ファンド (ふぁんど)
投資家から集めた資金をまとめて運用し、企業の成長に投資する仕組みです。
M&Aにおけるファンドは、経営に深く関与して企業価値を高め、IPOや第三者への売却でリターンを狙う投資ファンド(PEファンド)を指すことが一般的。

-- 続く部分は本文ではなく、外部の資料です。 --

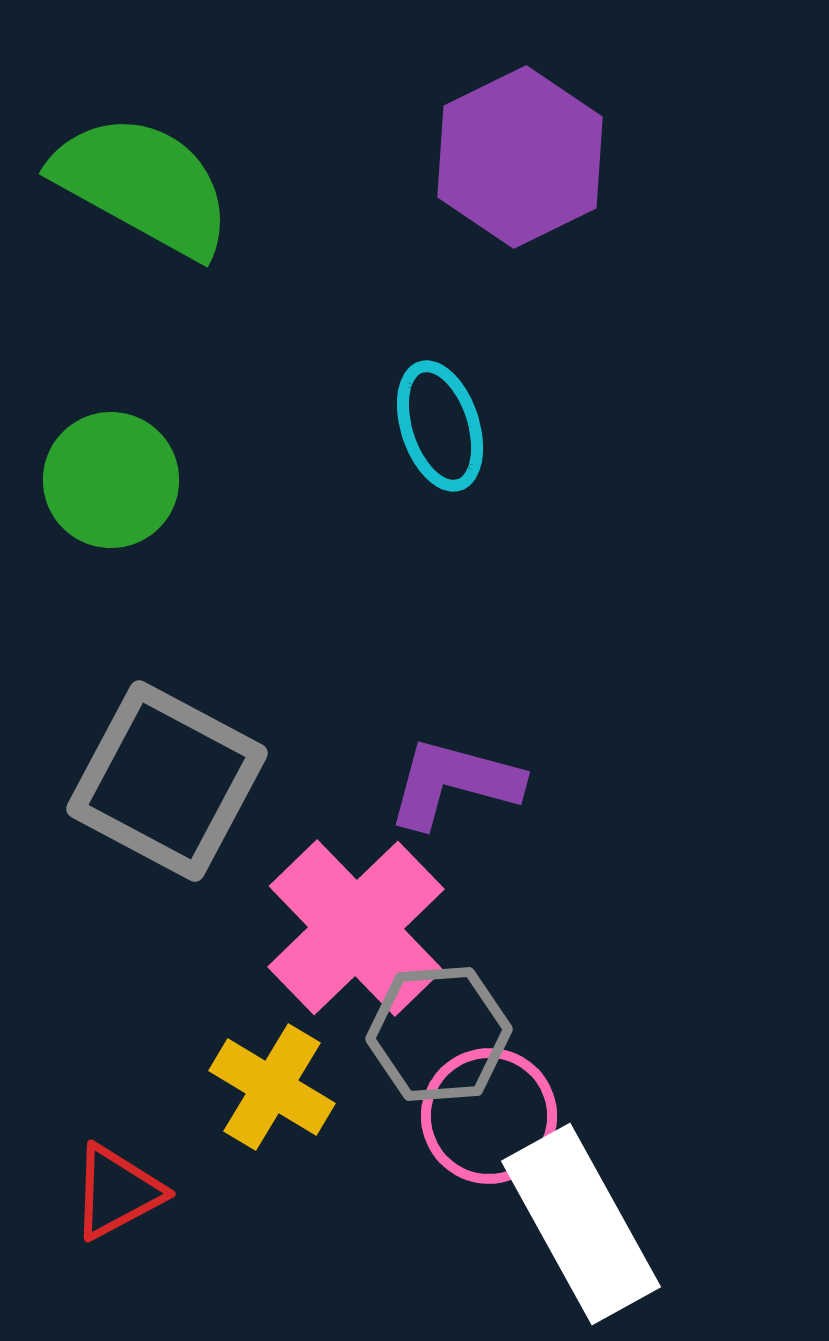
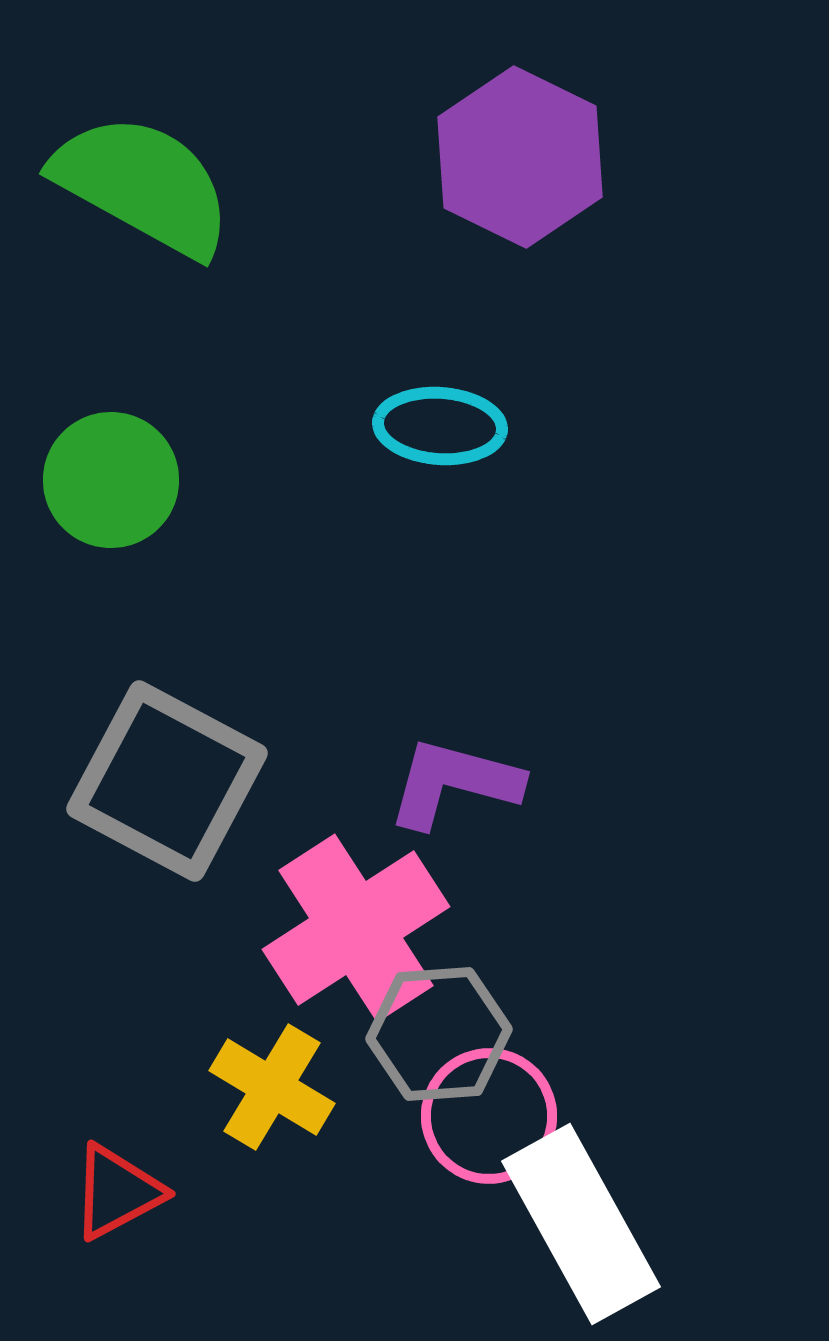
purple hexagon: rotated 8 degrees counterclockwise
cyan ellipse: rotated 68 degrees counterclockwise
pink cross: rotated 11 degrees clockwise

匿名組合や投資事業有限責任組合(LPS)、SPCなどを通じて資金を集め、収益を投資家に分配します。事業承継や買収の買い手候補として有力な選択肢です。
英語表記
Investment Fund
役割・実務での使われ方
事業承継案件における有力な買い手候補
後継者不在で悩む中小企業のオーナー経営者にとって、ファンドは有力な売却(譲渡)先です。ファンドは企業の「成長」と「価値向上」を主目的とするため、自社の事業をさらに発展させたいと考えるオーナーから選ばれるケースが増えています。ファンドが買収後、外部からプロ経営者を招聘したり社内制度を整備したりすることで、創業者一族に依存しない持続可能な組織へと成長させ、次世代へバトンタッチする役割を果たします。
大手企業の事業再編(カーブアウト)における受け皿
大手企業が、自社のノンコア事業(主力ではない事業部門や子会社)を切り出して売却する際、ファンドがその受け皿となります。ファンドは特定の事業にリソースを集中的に投下し企業価値を高めることに長けているため、親会社内では成長が難しかった事業を独立させ、再び成長軌道に乗せる実務的な役割を果たします。
一般投資家と企業成長を結ぶ架け橋
M&A以外の一般的な使われ方として、個人投資家が投資信託などを通じて少額から企業の成長に投資できる仕組みを提供したり、ベンチャーキャピタル(VC)として創業間もないベンチャー企業に資金と経営支援を提供し、イノベーションを促進したりする役割も担います。
注意点
「短期的・収益第一」という性質の理解
ファンドは投資家から預かった資金を運用しているため、数年(通常3〜5年程度)以内に必ず利益を出して投資を回収(エグジット)するという時間的な縛りがあります。そのため、長期的な視点での事業投資よりも、短期間で企業価値を高めるための急進的な改革を求められるケースがある点に注意が必要です。
経営体制や社風の激変リスク
ファンドが経営権を握ると、経営陣の刷新、成果主義の導入、社内制度の厳格化など、これまでのオーナー経営とは異なる経営体制へ移行することもあります。
これにより従業員の士気が低下したり離職が増えたり、これまで築いてきた企業文化(社風)が損なわれたりする実務上のリスクに留意が必要です。
「買い手としての本気度」と「資金の確実性」の見極め
ファンドは買い手候補として有力ですが、すべてのファンドが同じではありません。それぞれのファンドには得意な業種や規模、投資スタイルがあります。
仲介業者を通じて提示された条件が妥当か、そのファンドに買収後の経営支援の実績があるか、そして何より資金調達が確実にできるファンドか(SPCなどを通じるため)を見極めることが重要です。